Problem to work on: Exactly reproduce the lines from the one holding "ԶԲՈՍԱՇՐՋՈՒԹՅՈՒՆ" through the end of the records, including both boundary lines but no pictures.

Data records:
-.-.-

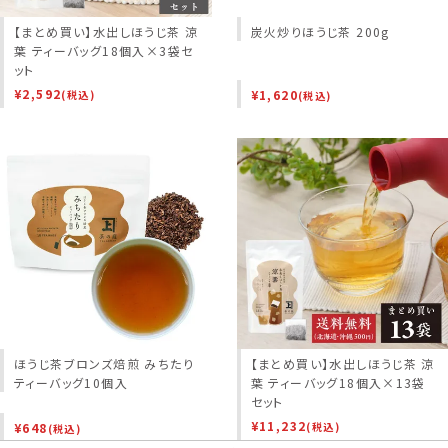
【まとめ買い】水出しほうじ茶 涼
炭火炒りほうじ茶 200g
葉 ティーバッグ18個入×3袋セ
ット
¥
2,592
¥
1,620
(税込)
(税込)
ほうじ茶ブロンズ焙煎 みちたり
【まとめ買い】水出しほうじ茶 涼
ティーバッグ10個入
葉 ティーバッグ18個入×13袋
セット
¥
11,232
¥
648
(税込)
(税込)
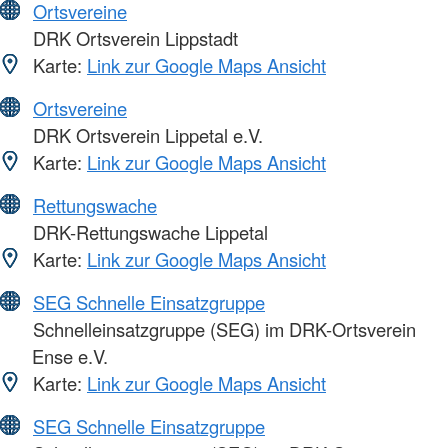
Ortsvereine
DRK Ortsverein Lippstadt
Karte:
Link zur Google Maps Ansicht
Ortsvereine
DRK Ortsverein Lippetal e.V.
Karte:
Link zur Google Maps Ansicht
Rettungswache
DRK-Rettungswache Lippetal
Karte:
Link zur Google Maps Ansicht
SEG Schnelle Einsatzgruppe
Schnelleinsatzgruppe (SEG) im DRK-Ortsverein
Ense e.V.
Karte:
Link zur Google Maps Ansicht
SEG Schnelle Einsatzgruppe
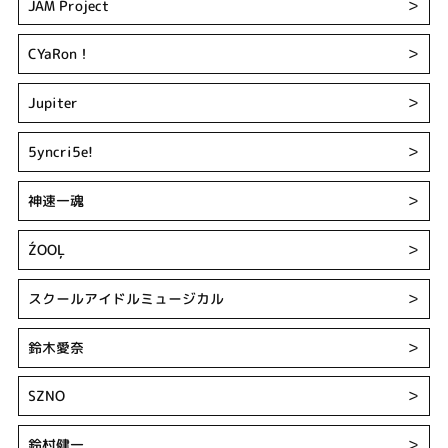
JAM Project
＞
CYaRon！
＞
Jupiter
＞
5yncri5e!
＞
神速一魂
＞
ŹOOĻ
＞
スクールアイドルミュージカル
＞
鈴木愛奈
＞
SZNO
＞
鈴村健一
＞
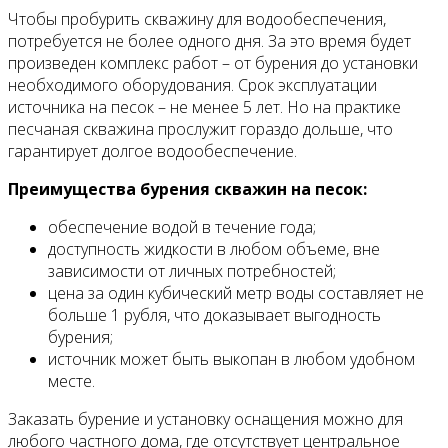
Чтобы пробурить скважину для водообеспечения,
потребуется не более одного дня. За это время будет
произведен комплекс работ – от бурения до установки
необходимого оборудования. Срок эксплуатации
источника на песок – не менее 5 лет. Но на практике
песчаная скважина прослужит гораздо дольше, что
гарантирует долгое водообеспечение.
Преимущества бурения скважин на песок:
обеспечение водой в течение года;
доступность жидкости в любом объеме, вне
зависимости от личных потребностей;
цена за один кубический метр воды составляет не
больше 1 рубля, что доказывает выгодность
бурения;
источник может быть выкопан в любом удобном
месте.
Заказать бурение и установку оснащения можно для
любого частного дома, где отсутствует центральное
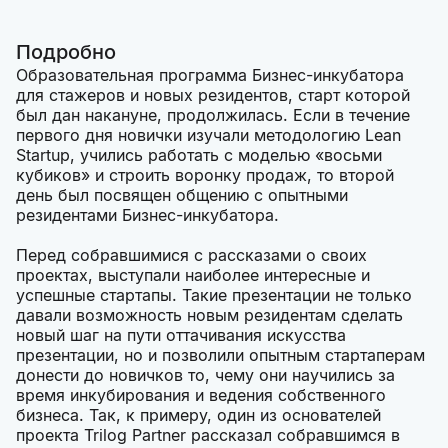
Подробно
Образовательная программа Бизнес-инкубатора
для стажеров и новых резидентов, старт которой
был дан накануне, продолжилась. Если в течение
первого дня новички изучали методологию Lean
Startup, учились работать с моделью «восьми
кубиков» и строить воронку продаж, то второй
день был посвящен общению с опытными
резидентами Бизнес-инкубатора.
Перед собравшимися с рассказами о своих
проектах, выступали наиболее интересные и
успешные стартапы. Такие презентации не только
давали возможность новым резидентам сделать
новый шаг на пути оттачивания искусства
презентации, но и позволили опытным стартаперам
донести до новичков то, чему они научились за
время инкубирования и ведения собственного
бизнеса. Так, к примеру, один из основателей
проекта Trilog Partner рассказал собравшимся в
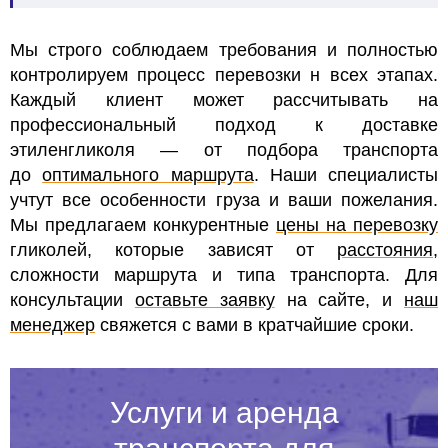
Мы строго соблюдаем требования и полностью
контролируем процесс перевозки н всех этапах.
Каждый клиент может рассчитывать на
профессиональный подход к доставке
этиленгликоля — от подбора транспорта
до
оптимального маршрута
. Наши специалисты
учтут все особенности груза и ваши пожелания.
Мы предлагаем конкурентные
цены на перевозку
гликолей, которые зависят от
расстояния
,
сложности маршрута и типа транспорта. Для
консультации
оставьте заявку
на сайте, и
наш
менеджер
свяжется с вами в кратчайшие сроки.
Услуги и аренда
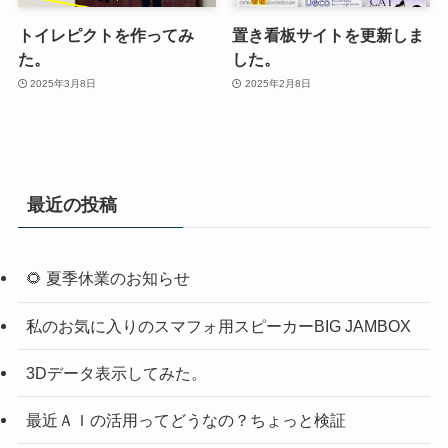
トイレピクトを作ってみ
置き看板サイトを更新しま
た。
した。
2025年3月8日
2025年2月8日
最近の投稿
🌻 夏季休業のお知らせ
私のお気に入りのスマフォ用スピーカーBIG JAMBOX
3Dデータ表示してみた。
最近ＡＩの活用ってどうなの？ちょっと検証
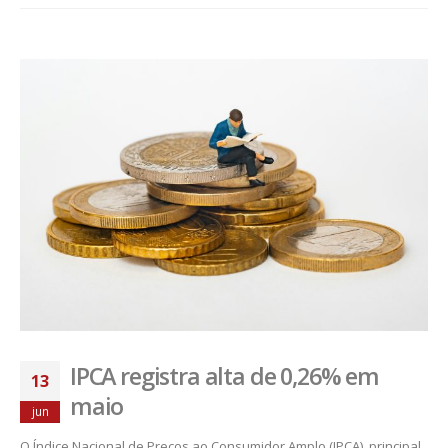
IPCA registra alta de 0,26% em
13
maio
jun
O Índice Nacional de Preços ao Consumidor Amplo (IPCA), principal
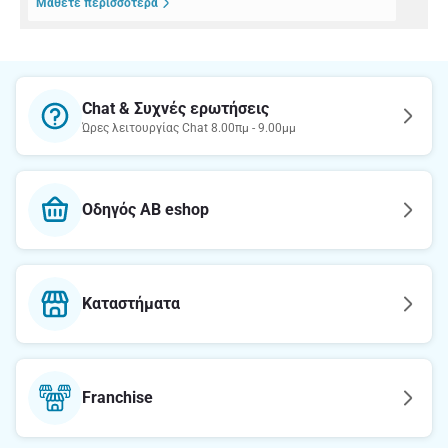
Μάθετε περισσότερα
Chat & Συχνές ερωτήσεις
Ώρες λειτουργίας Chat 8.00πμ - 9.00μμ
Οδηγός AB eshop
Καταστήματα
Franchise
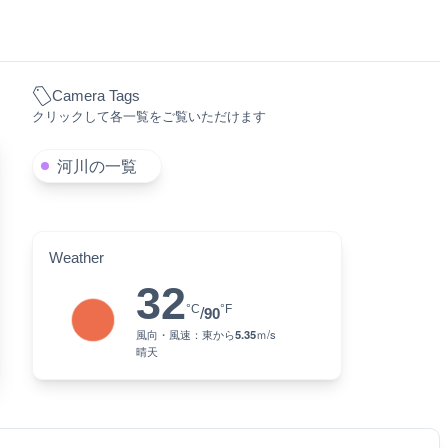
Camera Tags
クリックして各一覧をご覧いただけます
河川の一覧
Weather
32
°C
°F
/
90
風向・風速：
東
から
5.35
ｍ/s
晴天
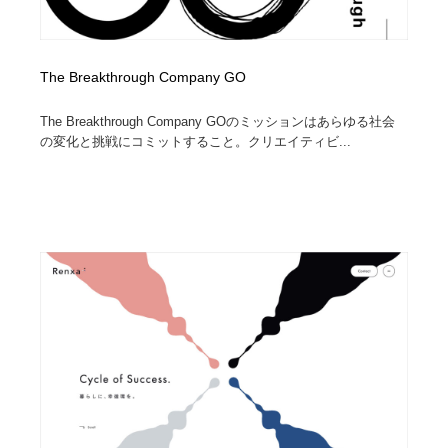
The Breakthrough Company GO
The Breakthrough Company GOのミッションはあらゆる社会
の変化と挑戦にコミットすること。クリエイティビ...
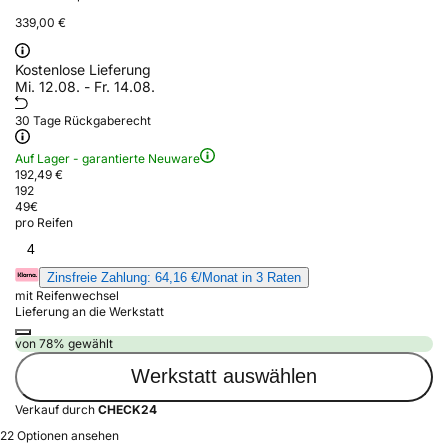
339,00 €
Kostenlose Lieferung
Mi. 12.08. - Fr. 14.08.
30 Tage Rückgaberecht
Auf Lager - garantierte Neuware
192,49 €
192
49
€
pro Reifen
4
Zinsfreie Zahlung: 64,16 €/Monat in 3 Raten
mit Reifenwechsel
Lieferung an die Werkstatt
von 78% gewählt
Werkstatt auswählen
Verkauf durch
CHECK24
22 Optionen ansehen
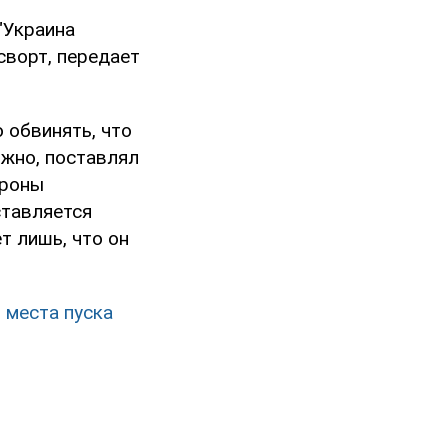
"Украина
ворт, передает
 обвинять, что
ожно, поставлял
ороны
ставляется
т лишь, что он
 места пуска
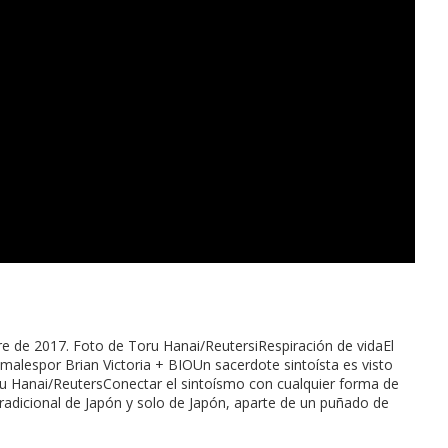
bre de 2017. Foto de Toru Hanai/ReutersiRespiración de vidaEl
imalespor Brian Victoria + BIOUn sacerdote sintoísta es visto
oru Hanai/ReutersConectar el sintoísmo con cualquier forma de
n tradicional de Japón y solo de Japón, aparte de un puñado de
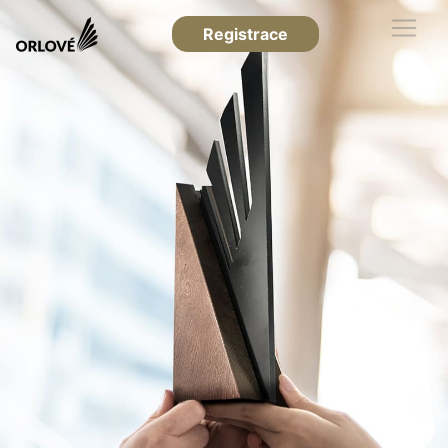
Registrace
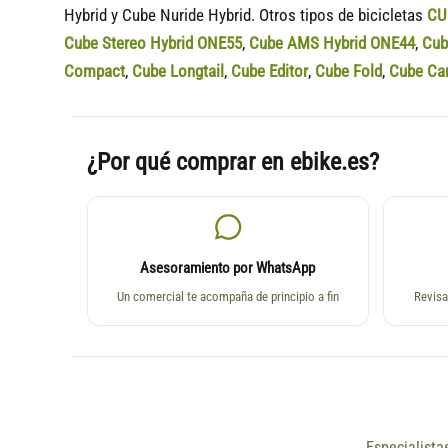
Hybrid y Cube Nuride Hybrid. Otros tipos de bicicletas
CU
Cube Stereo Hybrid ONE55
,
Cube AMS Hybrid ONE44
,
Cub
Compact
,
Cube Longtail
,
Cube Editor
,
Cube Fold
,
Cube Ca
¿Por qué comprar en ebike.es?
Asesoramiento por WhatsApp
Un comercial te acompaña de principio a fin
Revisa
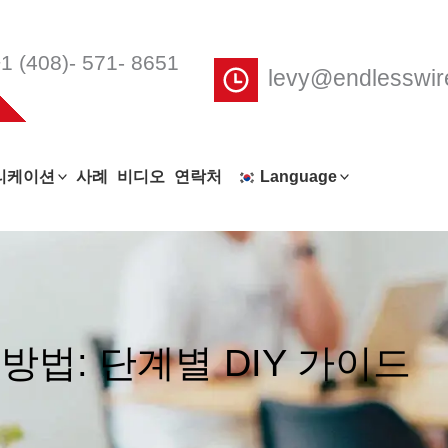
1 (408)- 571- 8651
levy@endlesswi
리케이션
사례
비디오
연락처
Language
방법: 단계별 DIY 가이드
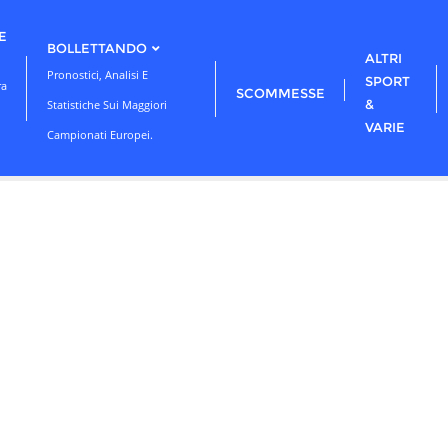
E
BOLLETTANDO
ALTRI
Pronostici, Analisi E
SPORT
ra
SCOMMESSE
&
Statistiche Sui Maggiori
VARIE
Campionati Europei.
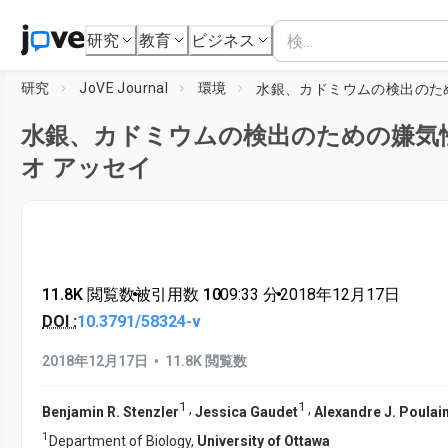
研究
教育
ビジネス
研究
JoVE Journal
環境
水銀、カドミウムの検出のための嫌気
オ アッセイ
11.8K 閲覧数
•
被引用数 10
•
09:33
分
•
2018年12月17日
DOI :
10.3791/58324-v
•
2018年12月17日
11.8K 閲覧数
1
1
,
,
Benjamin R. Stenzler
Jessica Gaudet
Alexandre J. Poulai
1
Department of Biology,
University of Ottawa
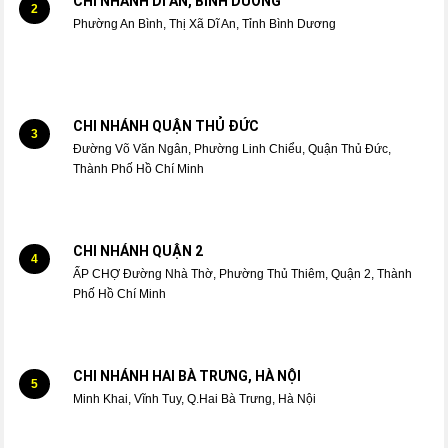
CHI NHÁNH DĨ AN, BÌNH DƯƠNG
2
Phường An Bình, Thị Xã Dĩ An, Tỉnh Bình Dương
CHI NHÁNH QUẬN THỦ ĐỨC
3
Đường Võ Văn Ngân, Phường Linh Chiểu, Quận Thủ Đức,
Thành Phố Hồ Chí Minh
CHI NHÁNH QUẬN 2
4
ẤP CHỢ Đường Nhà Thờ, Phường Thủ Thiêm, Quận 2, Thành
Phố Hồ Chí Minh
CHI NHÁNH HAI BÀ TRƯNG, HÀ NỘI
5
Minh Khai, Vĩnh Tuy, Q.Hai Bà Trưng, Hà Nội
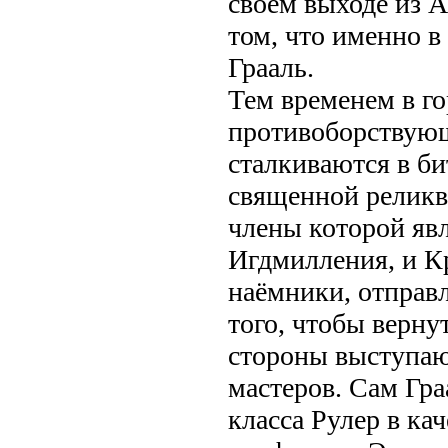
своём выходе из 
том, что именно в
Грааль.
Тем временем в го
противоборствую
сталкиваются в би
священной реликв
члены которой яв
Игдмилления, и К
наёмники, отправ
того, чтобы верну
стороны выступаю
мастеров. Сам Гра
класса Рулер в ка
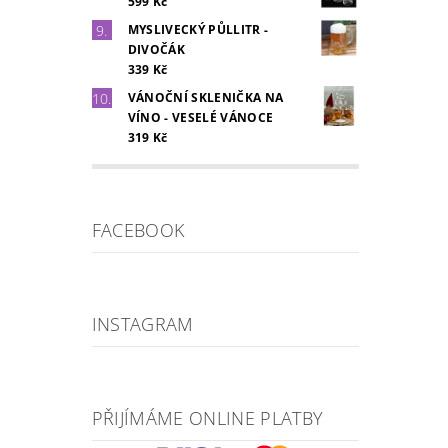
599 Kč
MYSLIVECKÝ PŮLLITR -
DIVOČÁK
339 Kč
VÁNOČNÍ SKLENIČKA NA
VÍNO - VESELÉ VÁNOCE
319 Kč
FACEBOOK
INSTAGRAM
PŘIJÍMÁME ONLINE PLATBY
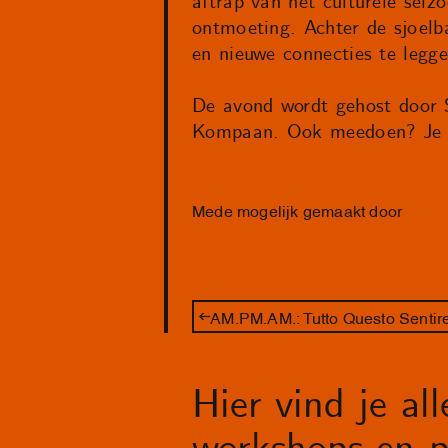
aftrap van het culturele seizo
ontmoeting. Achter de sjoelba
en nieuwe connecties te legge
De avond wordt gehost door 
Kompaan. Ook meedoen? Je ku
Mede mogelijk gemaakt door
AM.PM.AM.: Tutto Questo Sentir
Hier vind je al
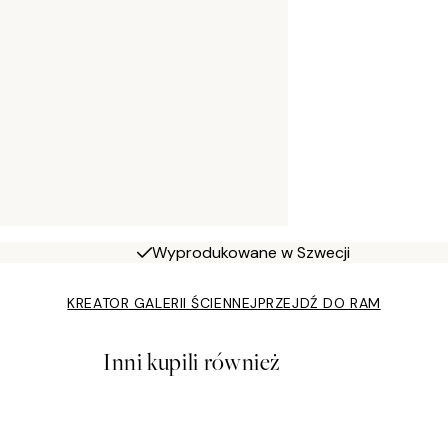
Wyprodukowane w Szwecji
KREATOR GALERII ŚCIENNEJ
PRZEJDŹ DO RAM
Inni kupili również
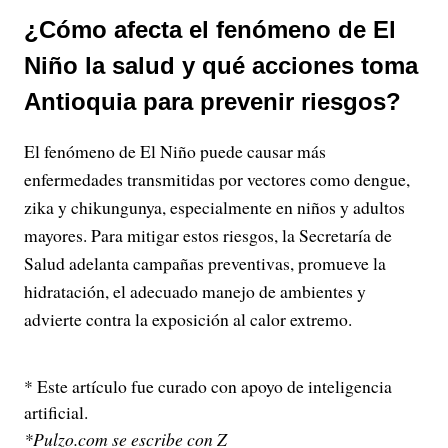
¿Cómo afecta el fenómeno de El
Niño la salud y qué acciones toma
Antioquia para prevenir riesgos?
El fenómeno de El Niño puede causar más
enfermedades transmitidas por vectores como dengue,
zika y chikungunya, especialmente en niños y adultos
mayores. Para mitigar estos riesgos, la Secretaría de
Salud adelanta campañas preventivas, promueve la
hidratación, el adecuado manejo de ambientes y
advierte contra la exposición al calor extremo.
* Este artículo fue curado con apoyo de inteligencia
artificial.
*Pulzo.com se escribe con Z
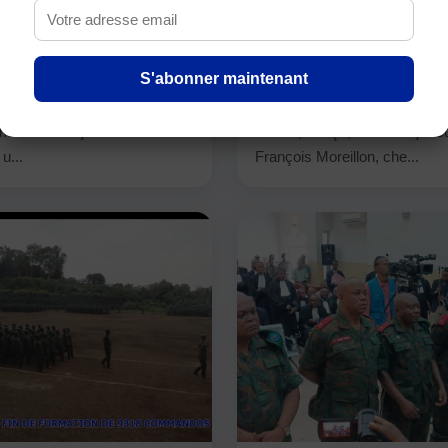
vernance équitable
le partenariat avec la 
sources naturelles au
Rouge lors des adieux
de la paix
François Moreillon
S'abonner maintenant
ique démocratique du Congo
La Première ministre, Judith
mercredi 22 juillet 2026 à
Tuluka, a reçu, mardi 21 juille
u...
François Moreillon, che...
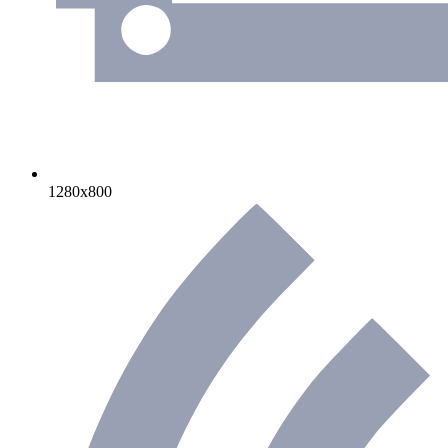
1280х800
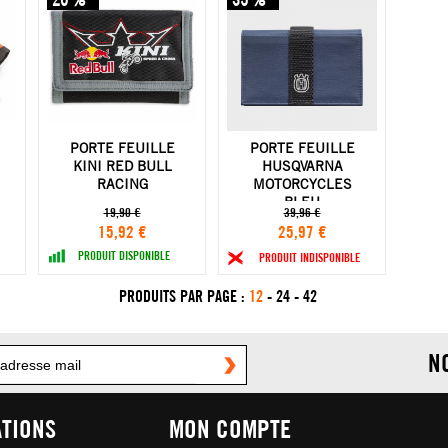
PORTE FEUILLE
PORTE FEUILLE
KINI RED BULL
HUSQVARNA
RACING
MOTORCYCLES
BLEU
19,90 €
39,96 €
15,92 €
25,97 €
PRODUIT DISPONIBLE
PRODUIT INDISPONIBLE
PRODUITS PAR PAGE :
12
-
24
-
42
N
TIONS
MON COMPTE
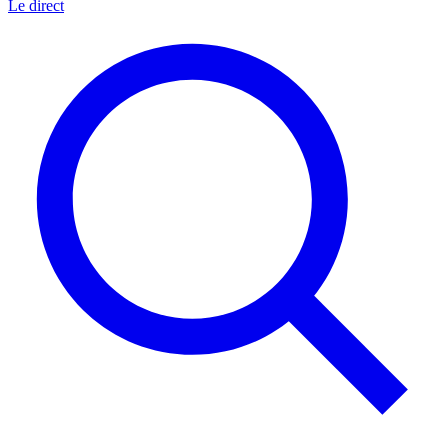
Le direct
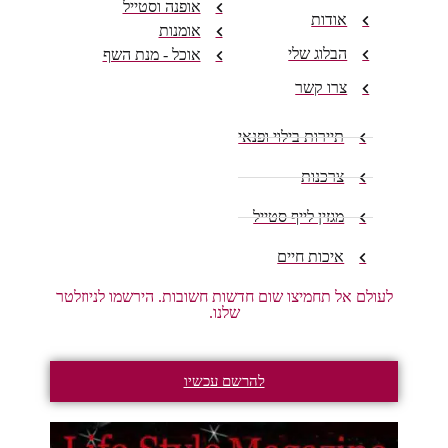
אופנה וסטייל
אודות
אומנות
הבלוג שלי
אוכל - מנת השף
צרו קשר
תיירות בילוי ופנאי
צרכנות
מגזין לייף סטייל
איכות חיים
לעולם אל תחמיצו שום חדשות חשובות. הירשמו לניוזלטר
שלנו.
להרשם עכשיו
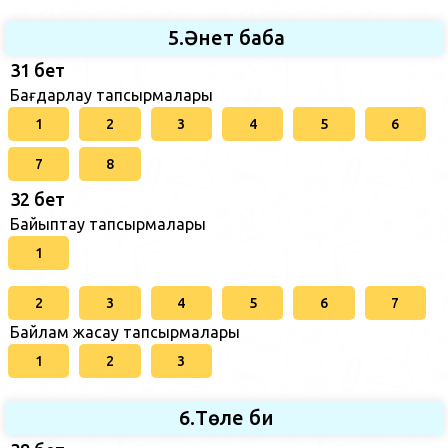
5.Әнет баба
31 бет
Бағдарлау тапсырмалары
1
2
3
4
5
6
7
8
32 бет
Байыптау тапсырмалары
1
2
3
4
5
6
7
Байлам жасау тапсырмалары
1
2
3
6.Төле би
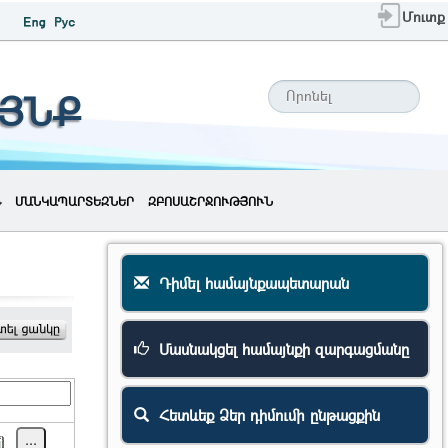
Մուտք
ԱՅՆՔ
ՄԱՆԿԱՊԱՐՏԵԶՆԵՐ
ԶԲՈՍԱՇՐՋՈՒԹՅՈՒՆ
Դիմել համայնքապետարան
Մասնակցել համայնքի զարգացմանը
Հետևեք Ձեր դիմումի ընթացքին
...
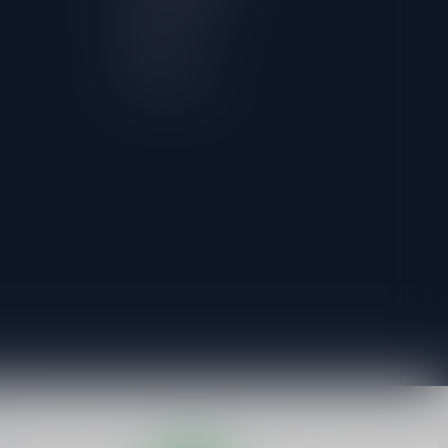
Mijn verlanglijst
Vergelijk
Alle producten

-.-.-

Result of this task:
ԶԲՈՍԱՇՐՋՈՒԹՅՈՒՆ
Դիմել համայնքապետարան
Մասնակցել համայնքի զարգացմանը
Հետևեք Ձեր դիմումի ընթացքին
...
Mijn verlanglijst
Vergelijk
Alle producten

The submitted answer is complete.